Un delfín albino, capturado durante la matanza de Taiji

Por Redacción National Geographic

3 de febrero de 2014

Un pequeño delfín albino se encuentra ahora en un museo de Japón tras ser capturado en la polémica caza de delfines de Taiji.

«Los delfines albinos llaman mucho la atención y suelen ser atacados por los depredadores» afirmó el director asistente del museo Tetsuya Kirihata en un comunicado. «Seguramente estuvo protegido por su madre y otros delfines. Nosotros lo cuidaremos».

Sin embargo, los expertos afirman que puede no resultar tan fácil. «En situaciones similares, algunas veces las crías que han sido alimentadas por humanos han recuperado la salud, pero otras han muerto, por lo que no hay ninguna seguridad», afirma Stan Kuczaj, de la Universidad del Sur de Misisipi.

«Sabemos muy poco sobre los efectos del trauma y el estrés en pequeños mamíferos, pero parece evidente que la caza ha sido ambas cosas, por lo que podría haber un riesgo todavía mayor, sobre todo teniendo en cuenta que fue separado de su madre», añade.

Defensores de los animales han bautizado a la cría de delfín como «Ángel» en un intento por llamar la atención sobre lo que afirman es una brutalidad, la caza del delfín.

El joven albino resultó atractivo para los cazadores que venden delfines de Taiji a los parques acuáticos de Asia y decidieron salvarlo para venderlo en cautividad.

Según el grupo de protectores animales Sea Shepherd Conservation Society, que observa la cacería de Taiji, Ángel fue el primer delfín seleccionado para la venta.

Albinismo animal

Los animales albinos son presa fácil y más propensos a las enfermedades, por lo que no suelen sobrevivir. Por ejemplo, la mayoría de los cocodrilos albinos acaban en manos de predadores antes de llegar a la edad adulta.

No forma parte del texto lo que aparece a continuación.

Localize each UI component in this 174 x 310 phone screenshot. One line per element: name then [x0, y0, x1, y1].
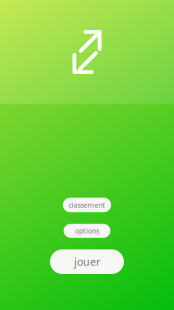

El albinismo es relativamente poco frecuente: los científicos calculan que ocurre en aproximadamente uno de cada 10.000 nacimientos. Se da en una amplia variedad de especies y es consecuencia de un fallo genético que impide la producción de melanina.

Cacería en Japón

La caza de delfines en Taiji, en la que los pescadores conducen a unos 250 delfines a una bahía,  ha sido criticada por Caroline Kennedy, la nueva embajadora norteamericana en Japón.

«Muy preocupada por la falta de humanidad de la matanza de delfines», escribió en Twitter. «El gobierno de Estados Unidos se opone a la cacería».

La matanza anual tiene lugar en el pequeño pueblo japonés de Taiji de septiembre a marzo y fue el tema del documental The Cove, que ganó el óscar en 2009.

Este año, durante cuatro días del mes de enero, los pescadores han seleccionado 52 delfines para ser vendidos en cautividad, han matado a 41 para el consumo de carne, devolviendo el resto al mar, según la Sea Shepherd Conservation Society.